The TPX card is "similar to a customer-loyalty card consumers can attach to key rings -- and show it at a participating business can get a discount on the company's services. The local merchant then gives 5 percent of the sale revenue to the local Tea party chapter to help fund rallies."


The man behind the plan is Donald Hutchinson, a "human resources consultant" who said he planned to debut the Exchange system at the big September tea party rally in DC. Ohio was meant to be "the test market" for the program, according to what's left of the Tea Party Exchange website.

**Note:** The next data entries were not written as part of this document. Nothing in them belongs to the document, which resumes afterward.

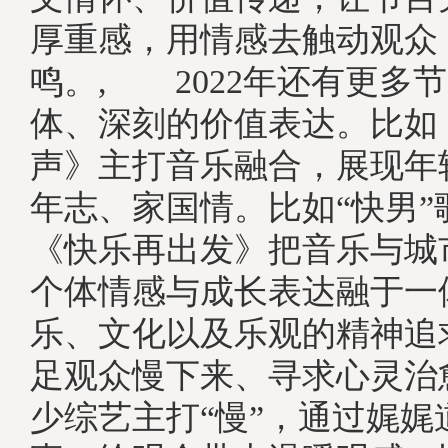
厚重感，用情感去触动观众
鸣。, 2022年还有更多
体、深刻的价值表达。比如
声》主打音乐融合，展现年
年志、家国情。比如“快男”
《快乐再出发》把音乐与城
个体情感与成长表达融于一
乐、文化以及乐观的精神追
足观众慢下来、寻求心灵治
少综艺主打“慢”，通过娓娓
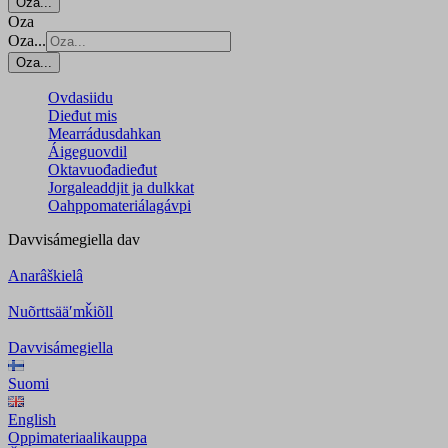
Oza...
Oza
Oza...
Oza...
Ovdasiidu
Dieđut mis
Mearrádusdahkan
Áigeguovdil
Oktavuođadieđut
Jorgaleaddjit ja dulkkat
Oahppomateriálagávpi
Davvisámegiella
dav
Anarâškielâ
Nuõrttsääʹmǩiõll
Davvisámegiella
Suomi
English
Oppimateriaalikauppa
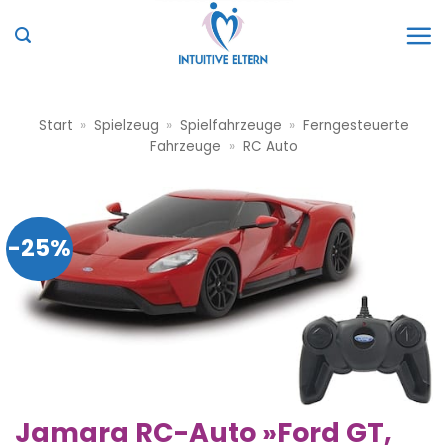
Zum
Inhalt
springen
Start
»
Spielzeug
»
Spielfahrzeuge
»
Ferngesteuerte
Fahrzeuge
»
RC Auto
-25%
Jamara RC-Auto »Ford GT,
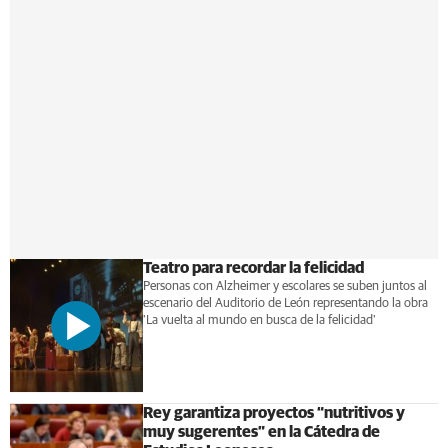
Teatro para recordar la felicidad
Personas con Alzheimer y escolares se suben juntos al
escenario del Auditorio de León representando la obra
'La vuelta al mundo en busca de la felicidad'
Rey garantiza proyectos “nutritivos y
muy sugerentes” en la Cátedra de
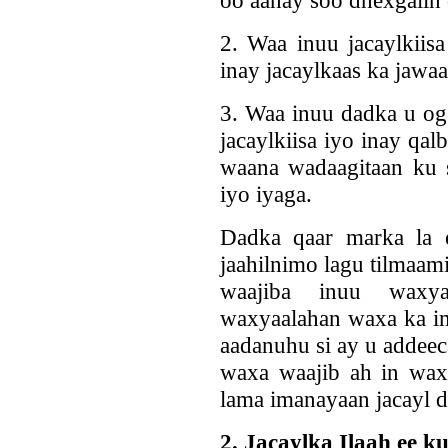
2. Waa inuu jacaylkiis
inay jacaylkaas ka jawaa
3. Waa inuu dadka u og
jacaylkiisa iyo inay qa
waana wadaagitaan ku s
iyo iyaga.
Dadka qaar marka la 
jaahilnimo lagu tilmaam
waajiba inuu waxya
waxyaalahan waxa ka im
aadanuhu si ay u addeec
waxa waajib ah in waxy
lama imanayaan jacayl d
2. Jacaylka Ilaah ee 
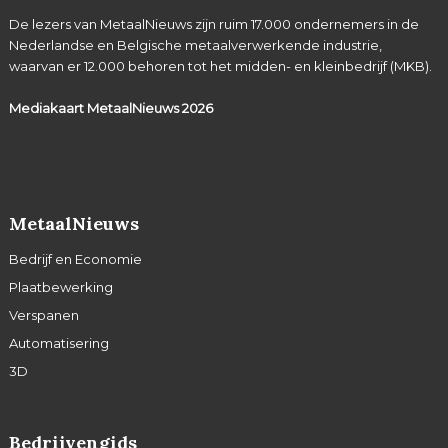
De lezers van MetaalNieuws zijn ruim 17.000 ondernemers in de
Nederlandse en Belgische metaalverwerkende industrie,
waarvan er 12.000 behoren tot het midden- en kleinbedrijf (MKB).
Mediakaart MetaalNieuws
2026
MetaalNieuws
Bedrijf en Economie
Plaatbewerking
Verspanen
Automatisering
3D
Bedrijvengids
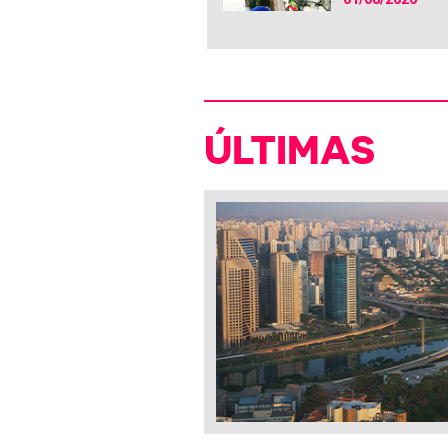
ÚLTIMAS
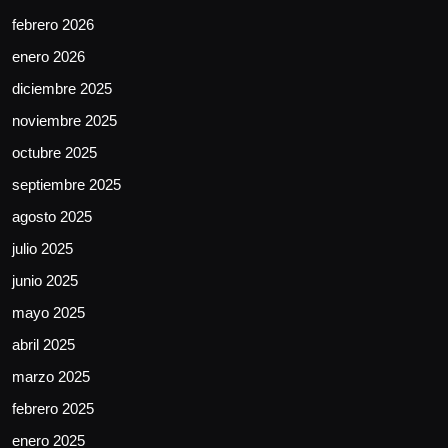
febrero 2026
enero 2026
diciembre 2025
noviembre 2025
octubre 2025
septiembre 2025
agosto 2025
julio 2025
junio 2025
mayo 2025
abril 2025
marzo 2025
febrero 2025
enero 2025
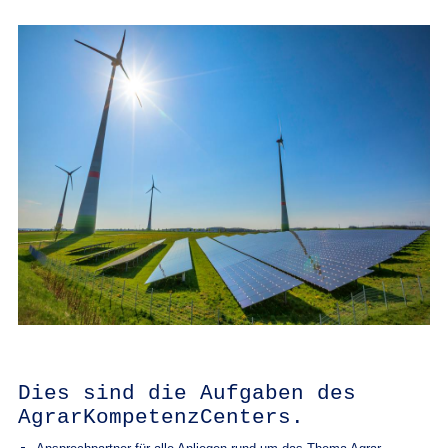
Dies sind die Aufgaben des
AgrarKompetenzCenters.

It appears that things didn't work out the way Hutchinson planned.

snip//

Almost as soon as it opened for business, the Exchange started to have some serious problems. Number one? It turns out Hutchinson outsourced building the program's homepage to a company in India. (That's a real tea party no-no, for those playing at home.) An Ohio blog, Ideatrash.net, sniffed out the story. Hutchinson fessed up in an interview with the Daily News:

"I designed the website myself. However my programmer is outsourced," he told the paper. "Local database programmers are welcome to talk to me."


Meanwhile, local blowback caused things to break down. Democratic Congressional candidate Joe Roberts threatened to lead a boycott of Exchange businesses, telling the Daily News, "Once those businesses decided to become political they need to deal with that."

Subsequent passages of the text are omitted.